Jew Pond needs a name change
Who says nothing good ever came out of a summer outbreak of algae?
After all, if it wasn’t for the discovery of those colorful organisms on a small pond two summers ago, Mont Vernon voters might not be going to Town Meeting next month with the opportunity to officially change the name of the tiny pond with the offensive name.
At that March 13 meeting, voters will consider a warrant article that asks: “To see if the Town will vote to petition the United States Geological Survey to rename Jew Pond to Grand Hill Pond.”
Despite the wording of the article, there also appears to be some sentiment in town to rename it Carleton Pond in memory of George C. Carleton, who donated the land that contains the pond to the town 40 years ago.
We’ll leave it up to town residents to decide whether it should be Grand Hill Pond, Carleton Pond or any of the names that have surfaced in recent months, such as Frog Pond, Spring Pond or even Lake Serene.
Anything but Jew Pond would be fine with us.
It was on July 14, 2010, that The Telegraph published a brief 138-word article reporting that Mont Vernon and state officials had closed the pond because of possible contamination by algae. As it turns out, the closing of the 6-foot-deep pond proved to be less newsworthy than the headline that accompanied it: “Blue-green algae closes Jew Pond.”
“It was the first time the name hit print in a long time,” Rich Masters, the town’s public health officer, says in “The Story Behind Jew Pond,” a documentary produced by University of New Hampshire-Manchester graduate student Katelyn Ann Dobbs.
“A lot of people cringed when it was publicized. I didn’t think it was a very good name and figured maybe I should go about trying to change it.”
After conducting some extensive research, Masters approached town selectmen the following year with a recommendation to rename it Frog Pond, but the board voted unanimously at that time against changing its name.
The half-acre pond appears to have gotten its derogatory name from town natives during the 1920s, after two young Jewish lawyers from Boston purchased the nearby Grand Hotel, an upscale resort that attracted many summer vacationers from the city. The new owners closed the hotel two years later, but the name “Jew Pond” eventually made its way onto a U.S. Geological Survey map of the area.
Today, the push to change the name of the pond is getting attention around the world, with stories appearing in Yahoo News, The Boston Globe, The Jewish Press, The Arizona Republic, The Guardian of London and The Straits Times of Singapore, to name a few.

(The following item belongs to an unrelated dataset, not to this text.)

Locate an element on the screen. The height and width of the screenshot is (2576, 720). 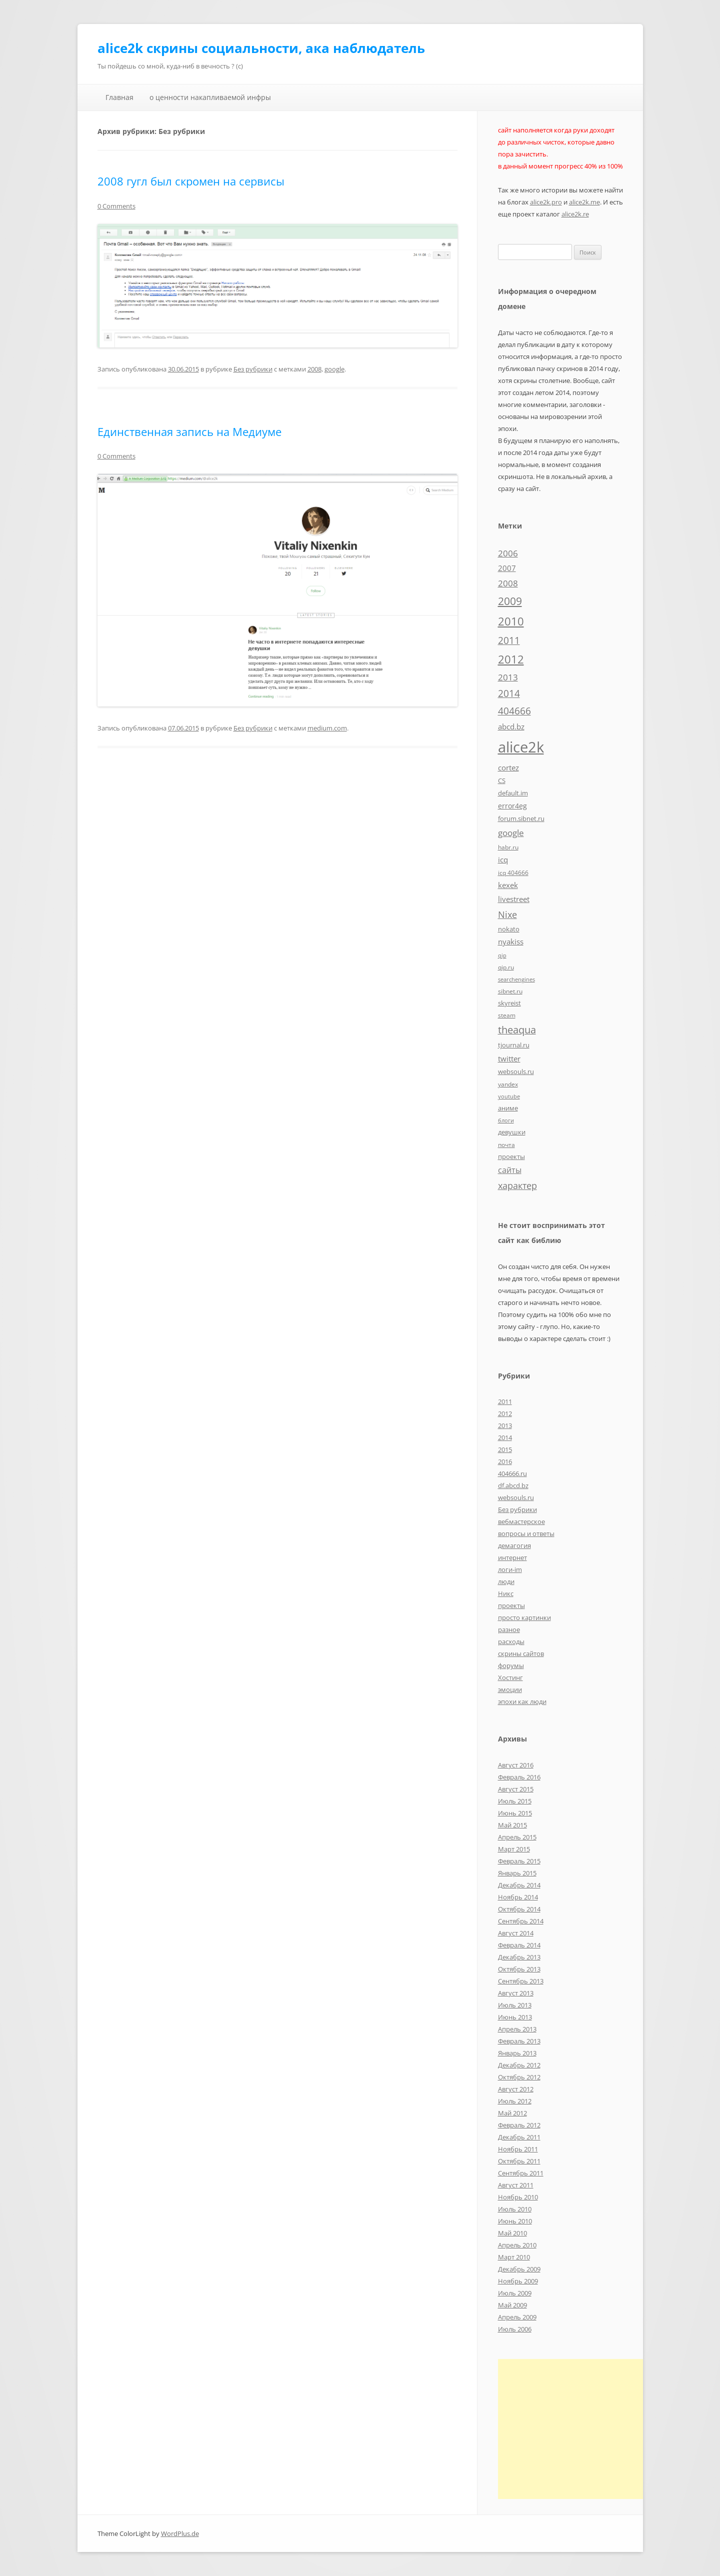 аниме [аниме (7 элементов)] is located at coordinates (508, 1108).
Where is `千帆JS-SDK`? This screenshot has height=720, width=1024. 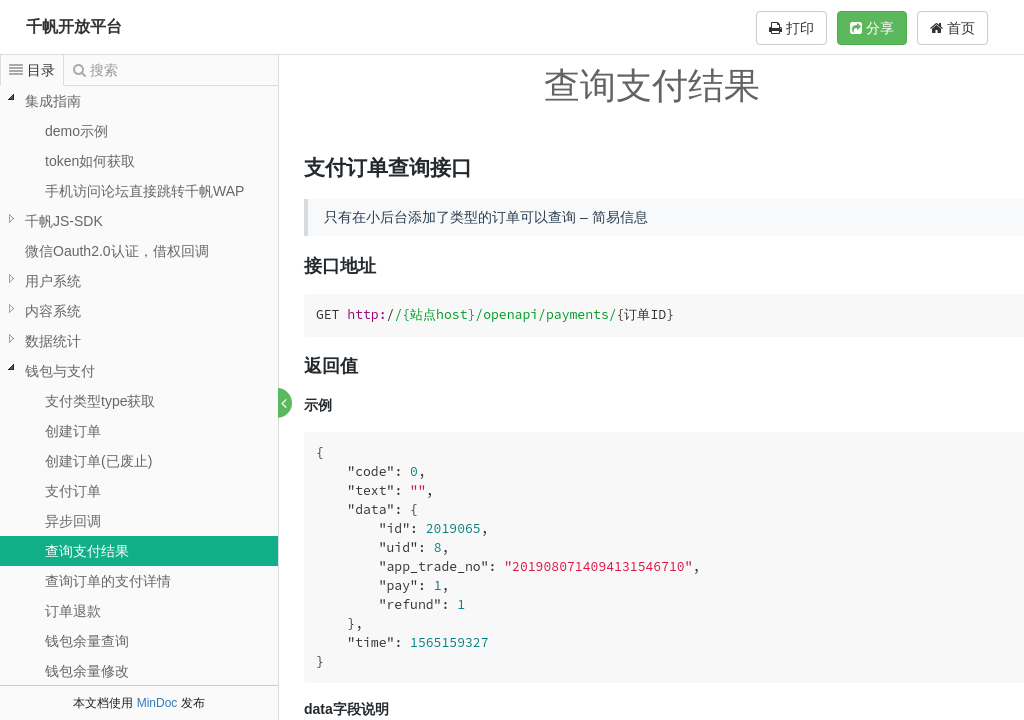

Videos are also available on YouTube and other sites.
It also caught the attention of Bishop Peter Libasci, the newly installed leader of the Diocese of Manchester, who didn’t mince words in a letter to the editor published Monday in The Telegraph.
In that letter, in which he urged Mont Vernon residents to support the name change next month, the bishop noted the use of the word “Jew” in this instance was clearly “pejorative.”
“It is different than the use of the word ‘Jewish’ or ‘Christian’ because it is added as a stinging barb, the way that a bigot in private company would mention a ‘Jew lawyer’ or ‘Jew doctor.’ You just absolutely know it’s meant to convey some measure of contempt,” he wrote.
“It’s a small pond, but anti-Semitism is a big deal.”
We couldn’t have said it any better.